US 12,292,818 B2
System and method for generating synthetic test data
Lisa Kay Warfield, Hampton, VA (US); and Amanda Jean Dussault, Wake Forrest, NC (US)
Assigned to COGNIZANT TECHNOLOGY SOLUTIONS US CORP., Teaneck, NJ (US)
Filed by Cognizant Technology Solutions US Corp., Teaneck, NJ (US)
Filed on Feb. 4, 2022, as Appl. No. 17/592,560.
Prior Publication US 2023/0251959 A1, Aug. 10, 2023
Int. Cl.

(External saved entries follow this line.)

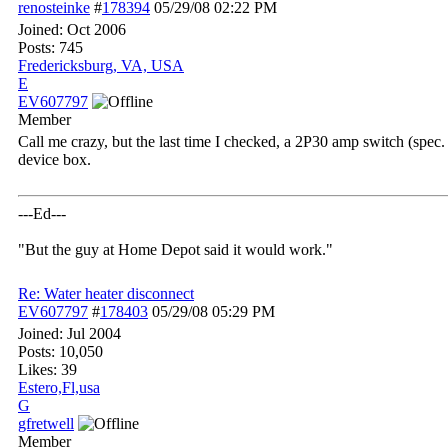
renosteinke
#
178394
05/29/08
02:22 PM
Joined:
Oct 2006
Posts: 745
Fredericksburg, VA, USA
E
EV607797
Member
Call me crazy, but the last time I checked, a 2P30 amp switch (spec.
device box.
---Ed---
"But the guy at Home Depot said it would work."
Re: Water heater disconnect
EV607797
#
178403
05/29/08
05:29 PM
Joined:
Jul 2004
Posts: 10,050
Likes: 39
Estero,Fl,usa
G
gfretwell
Member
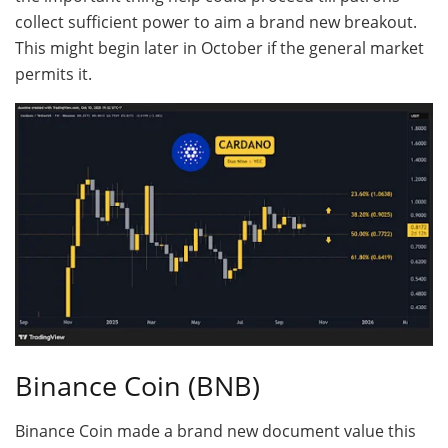
collect sufficient power to aim a brand new breakout.
This might begin later in October if the general market
permits it.
Binance Coin (BNB)
Binance Coin made a brand new document value this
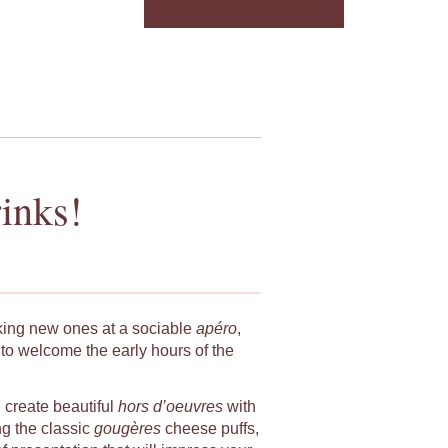
inks!
king new ones at a sociable
apéro
,
to welcome the early hours of the
u create beautiful
hors d’oeuvres
with
ng the classic
gougères
cheese puffs,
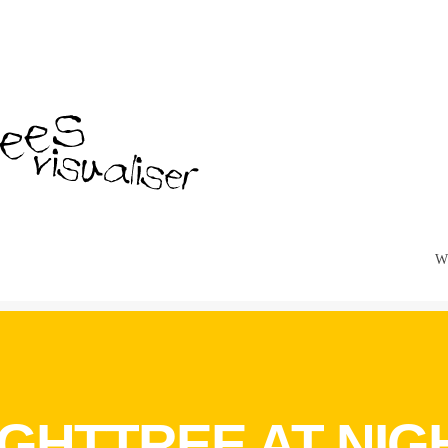
W
IGHTTREE AT NIG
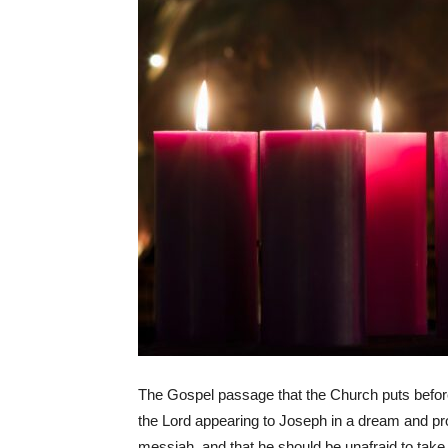
The Gospel passage that the Church puts befor
the Lord appearing to Joseph in a dream and pro
messiah, and that he should be unafraid to take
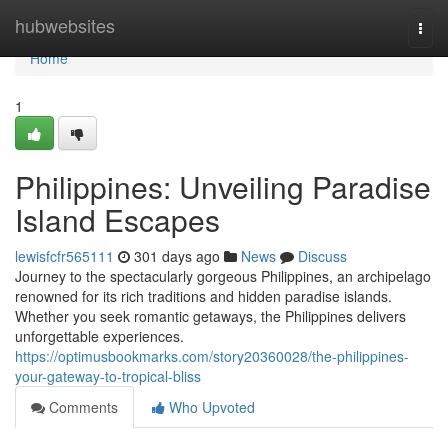
Home
hubwebsites
Togg
navi
Home
1
Philippines: Unveiling Paradise
Island Escapes
lewisfcfr565111
301 days ago
News
Discuss
Journey to the spectacularly gorgeous Philippines, an archipelago
renowned for its rich traditions and hidden paradise islands.
Whether you seek romantic getaways, the Philippines delivers
unforgettable experiences.
https://optimusbookmarks.com/story20360028/the-philippines-
your-gateway-to-tropical-bliss
Comments
Who Upvoted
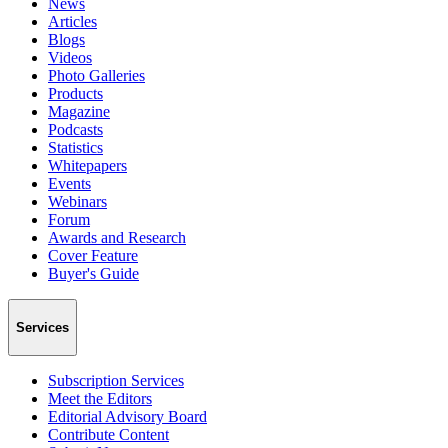
News
Articles
Blogs
Videos
Photo Galleries
Products
Magazine
Podcasts
Statistics
Whitepapers
Events
Webinars
Forum
Awards and Research
Cover Feature
Buyer's Guide
Services
Subscription Services
Meet the Editors
Editorial Advisory Board
Contribute Content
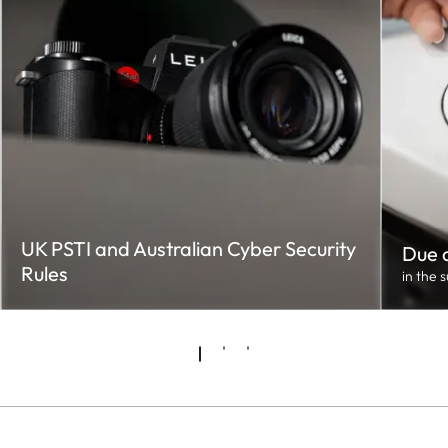
UK PSTI and Australian Cyber Security
Due d
Rules
in the 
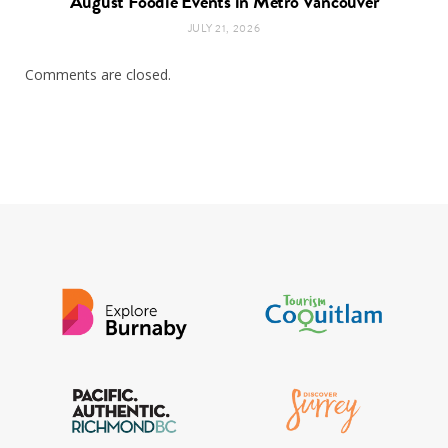
August Foodie Events in Metro Vancouver
JULY 21, 2026
Comments are closed.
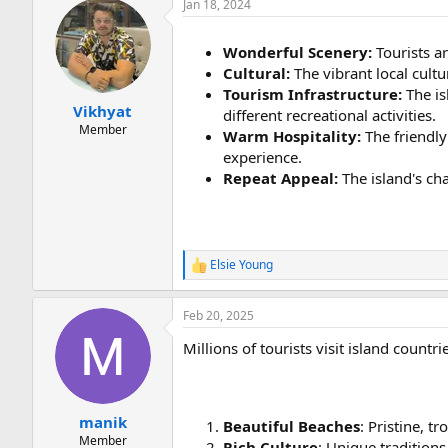
Jan 18, 2024
Wonderful Scenery:
Tourists ar
Cultural:
The vibrant local cultu
Tourism Infrastructure:
The is
Vikhyat
different recreational activities.
Member
Warm Hospitality:
The friendly
experience.
Repeat Appeal:
The island's ch
Elsie Young
R
e
a
Feb 20, 2025
c
t
Millions of tourists visit island countr
i
o
n
s
:
manik
Beautiful Beaches
: Pristine, t
Member
Rich Culture
: Unique traditions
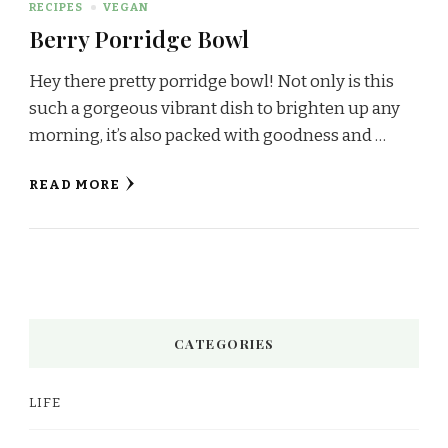
RECIPES
VEGAN
Berry Porridge Bowl
Hey there pretty porridge bowl! Not only is this
such a gorgeous vibrant dish to brighten up any
morning, it’s also packed with goodness and …
READ MORE
CATEGORIES
LIFE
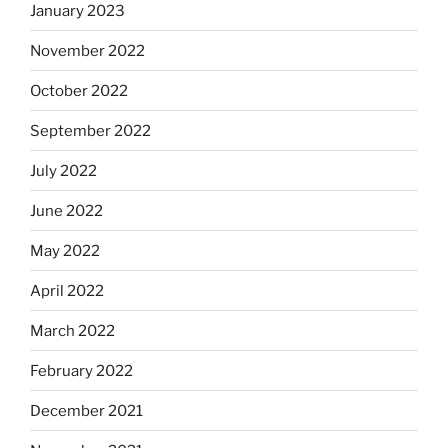
January 2023
November 2022
October 2022
September 2022
July 2022
June 2022
May 2022
April 2022
March 2022
February 2022
December 2021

G06F 11/3668 (2025.01)
CPC G06F 11/3684 (2013.01) [G06F 11/368 (2013.01); G06F 11/3688 (2013.01); G06F 11/3692 (2013.01)] 28 Claims
OG exemplary drawing
 
1. A method for automatically generating synthetic test data for testing healthcare data processing applications, wherein the method is implemented by a processor executing program instructions stored in a memory, the method comprising:
generating, by the processor, a data structure associated the data processing application, wherein the data structure is a tree structure populated with one or more predefined configurable segments based on a selected operating field of the data processing application, each of the one or more predefined segments further comprising one or more customizable sub-segments, wherein the predefined configurable segments are representative of test data fields required in data records associated with an entity for the selected operating field, and wherein the customizable sub-segments are representative of attributes of the corresponding predefined configurable segments selected based on a practice area associated with the selected operating field;
evaluating, by the processor, most probable and optimized combinations between data values of the customizable sub-segments; and
generating, by the processor, synthetic test data in real-time comprising a plurality of data records based on the generated data structure and the evaluated combinations of the data values of the customizable sub-segments without using confidential protected health information data, wherein a number of the plurality of data records is equivalent to the evaluated number of combinations of the customizable sub-segments which are arranged within each of the plurality of data records and populated with the data values based on one or more parameters that define characteristics of the customizable sub-segments, and wherein dependent data records of the plurality of data records which are representative of dependents of members of the entity are defined by linking one or more member data records with other member data records of the plurality of data records using a unique family link ID.